Il che contribuisce anche a trasformare il turismo stesso proprio nel momento di suo massimo sviluppo, inserendolo all’interno di una sensibilità emergente che appare come il tratto peculiare del processo di riflessività sociale che, nell’era della globalizzazione, deve trovare strade alternative alle consuete vie istituzionalizzatesi nel corso della modernità.

Come non mancano di sottolineare Camuffo e Malatesta nel loro approccio pur critico al fenomeno dell’ecoturismo, è necessario tenere presente che negli ultimi decenni «gli individui si muovono in uno spazio nel quale la crisi ambientale non è più localizzata in singoli luoghi stigmatizzati e facilmente evitabili, ma è parte integrante del loro sistema sociale di riferimento» (2009, p. 52). Lo studio dell’ecoturista, «in quanto soggetto che fa della mobilità una delle categorie fondamentali del suo essere», non può non tener conto della natura pervasiva, globale, della percezione di una crisi ambientale generale. L’ecoturismo allora va inquadrato all’interno di un paradigma di riferimento nel quale è possibile pensare ad una fuga del turista “eco” proprio dallo spazio di tale crisi, come rifugio in uno spazio “altro”, «libero, o liberato, dalla presenza della società del rischio» (ivi).

L’ipotesi quindi degli autori, supportata anche da altri studi, è che «lo spazio turistico diventa il mezzo attraverso il quale si realizza il legame tra ambientalismo e turismo “eco”» o “sostenibile”.

I due termini diventano anche in questo caso interscambiabili nel momento in cui il turismo rivolto all’esperienza degli spazi naturali incontaminati diventa anche la principale via d’accesso cognitiva ai concetti astratti dell’ambientalismo e della sostenibilità.

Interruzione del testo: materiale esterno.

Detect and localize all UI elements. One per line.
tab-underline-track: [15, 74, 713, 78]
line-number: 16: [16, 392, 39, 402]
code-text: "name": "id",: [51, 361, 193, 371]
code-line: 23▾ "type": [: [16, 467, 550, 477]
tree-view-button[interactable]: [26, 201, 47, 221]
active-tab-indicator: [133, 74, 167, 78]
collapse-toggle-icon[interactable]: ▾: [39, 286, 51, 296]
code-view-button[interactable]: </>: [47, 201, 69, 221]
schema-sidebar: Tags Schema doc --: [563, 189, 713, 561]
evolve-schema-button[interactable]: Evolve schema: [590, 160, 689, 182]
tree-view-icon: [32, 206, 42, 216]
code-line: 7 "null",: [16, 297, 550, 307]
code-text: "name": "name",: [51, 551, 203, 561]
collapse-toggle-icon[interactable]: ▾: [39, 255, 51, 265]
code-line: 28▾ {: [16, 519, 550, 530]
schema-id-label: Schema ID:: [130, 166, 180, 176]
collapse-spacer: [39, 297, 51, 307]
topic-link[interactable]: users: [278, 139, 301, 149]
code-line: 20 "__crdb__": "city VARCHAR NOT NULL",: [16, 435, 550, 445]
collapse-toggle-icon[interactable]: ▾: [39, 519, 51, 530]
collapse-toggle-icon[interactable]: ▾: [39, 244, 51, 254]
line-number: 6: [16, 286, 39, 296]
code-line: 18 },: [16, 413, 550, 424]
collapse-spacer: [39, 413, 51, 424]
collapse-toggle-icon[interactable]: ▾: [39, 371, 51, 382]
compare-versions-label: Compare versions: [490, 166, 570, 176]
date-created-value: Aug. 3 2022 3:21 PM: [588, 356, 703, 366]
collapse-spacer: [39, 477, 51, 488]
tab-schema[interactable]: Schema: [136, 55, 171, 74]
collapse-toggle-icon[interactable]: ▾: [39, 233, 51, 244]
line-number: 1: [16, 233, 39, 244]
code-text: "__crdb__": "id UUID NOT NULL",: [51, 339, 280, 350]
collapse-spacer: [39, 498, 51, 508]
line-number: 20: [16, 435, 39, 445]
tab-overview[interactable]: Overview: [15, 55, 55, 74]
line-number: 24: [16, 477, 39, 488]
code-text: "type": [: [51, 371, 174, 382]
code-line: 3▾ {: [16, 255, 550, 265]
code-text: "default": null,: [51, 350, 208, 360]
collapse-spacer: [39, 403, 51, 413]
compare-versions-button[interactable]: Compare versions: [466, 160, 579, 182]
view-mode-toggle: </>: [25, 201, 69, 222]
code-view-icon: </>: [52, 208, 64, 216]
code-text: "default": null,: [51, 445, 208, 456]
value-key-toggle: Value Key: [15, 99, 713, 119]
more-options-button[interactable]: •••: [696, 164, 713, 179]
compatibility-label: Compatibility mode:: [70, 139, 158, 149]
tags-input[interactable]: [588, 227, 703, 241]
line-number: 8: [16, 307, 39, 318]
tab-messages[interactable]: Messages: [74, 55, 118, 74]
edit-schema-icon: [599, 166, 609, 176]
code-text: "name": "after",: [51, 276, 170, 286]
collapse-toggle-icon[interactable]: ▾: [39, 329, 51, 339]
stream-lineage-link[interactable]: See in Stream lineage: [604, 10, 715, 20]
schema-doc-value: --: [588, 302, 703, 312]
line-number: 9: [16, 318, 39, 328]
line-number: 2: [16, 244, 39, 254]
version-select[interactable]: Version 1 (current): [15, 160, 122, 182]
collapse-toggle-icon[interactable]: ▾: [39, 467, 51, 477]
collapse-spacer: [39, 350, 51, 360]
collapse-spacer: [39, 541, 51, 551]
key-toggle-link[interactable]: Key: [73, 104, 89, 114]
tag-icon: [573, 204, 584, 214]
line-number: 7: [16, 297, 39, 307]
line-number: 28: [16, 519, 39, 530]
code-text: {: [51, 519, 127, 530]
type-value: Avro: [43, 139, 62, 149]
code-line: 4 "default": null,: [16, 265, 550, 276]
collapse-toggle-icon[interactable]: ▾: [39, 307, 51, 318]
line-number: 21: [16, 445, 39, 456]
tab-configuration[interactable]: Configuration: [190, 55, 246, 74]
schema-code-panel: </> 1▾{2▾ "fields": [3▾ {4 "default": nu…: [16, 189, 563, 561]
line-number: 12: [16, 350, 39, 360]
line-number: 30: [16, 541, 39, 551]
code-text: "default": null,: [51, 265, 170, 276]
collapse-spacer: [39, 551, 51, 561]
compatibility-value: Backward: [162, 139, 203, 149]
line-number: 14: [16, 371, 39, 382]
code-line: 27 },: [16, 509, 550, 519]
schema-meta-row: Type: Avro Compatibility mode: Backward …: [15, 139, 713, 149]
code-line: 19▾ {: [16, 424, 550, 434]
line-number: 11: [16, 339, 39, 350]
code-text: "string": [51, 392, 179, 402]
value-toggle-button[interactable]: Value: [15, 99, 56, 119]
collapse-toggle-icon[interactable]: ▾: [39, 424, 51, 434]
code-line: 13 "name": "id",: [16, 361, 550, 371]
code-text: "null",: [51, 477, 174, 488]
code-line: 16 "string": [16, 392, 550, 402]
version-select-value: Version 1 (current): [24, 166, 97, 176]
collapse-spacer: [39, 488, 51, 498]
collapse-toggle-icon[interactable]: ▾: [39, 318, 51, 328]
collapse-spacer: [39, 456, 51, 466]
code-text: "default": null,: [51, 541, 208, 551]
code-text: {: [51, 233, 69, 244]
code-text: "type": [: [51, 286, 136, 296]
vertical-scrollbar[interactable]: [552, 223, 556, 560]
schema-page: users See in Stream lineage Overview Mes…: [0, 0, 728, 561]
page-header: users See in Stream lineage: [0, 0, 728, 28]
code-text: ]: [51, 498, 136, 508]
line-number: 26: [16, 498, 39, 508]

Come scrivono ancora i due autori: «mettendo in atto viaggi responsabili in aree protette, rivolti alla conservazione delle risorse ambientali, e avendo la consapevolezza di sostenere economicamente progetti indirizzati alla sostenibilità e alla crescita del benessere delle popolazioni locali, ovvero seguendo i dettami istituzionalmente stabiliti per l’ecoturismo, si entra intenzionalmente in contatto con la dimensione materiale degli ideali ambientalisti. All’interno dello spazio ecoturistico gli oggetti che nella letteratura scientifico-divulgativa hanno forma astratta (heritage, bene pubblico, ecologia) vengono trasformati in realtà concrete, tangibili e fruibili» (ibidem, p. 53)

Appare chiaro, in questa prospettiva, come la natura performativa del viaggio ecoturistico diventi il fattore essenziale per l’affermazione e il radicamento stesso degli ideali di sostenibilità. Attraverso l’adesione e la sperimentazione di pratiche turistiche alternative maggiormente attente all’ambiente, alle popolazioni e alle culture, gli individui “conoscono” ed imparano ad essere più attenti e rispettosi.

In altre parole, essi assumono su di sé, riflessivamente, i problemi sociali e ambientali dei luoghi, responsabilizzandosi per ciò che è possibile e, allo stesso tempo, sperimentando azioni concrete.

Per questo, come abbiamo cercato di dire, porre eccessiva enfasi sugli aspetti quantitativi rischia da un lato di estremizzazione le posizioni ecologiste – per cui diventa buono o responsabile solo il turista mancato – dall’altro di rendere poco

operativo il paradigma della sostenibilità il quale deve, oserei dire di necessità, passare per successivi aggiustamenti ed esperimenti. Senza contare il rischio di demotivazione dei turisti stessi, per i quali, se ogni loro azione finisce con l’essere definita come inutile e vana, allora tanto vale non tentare nulla.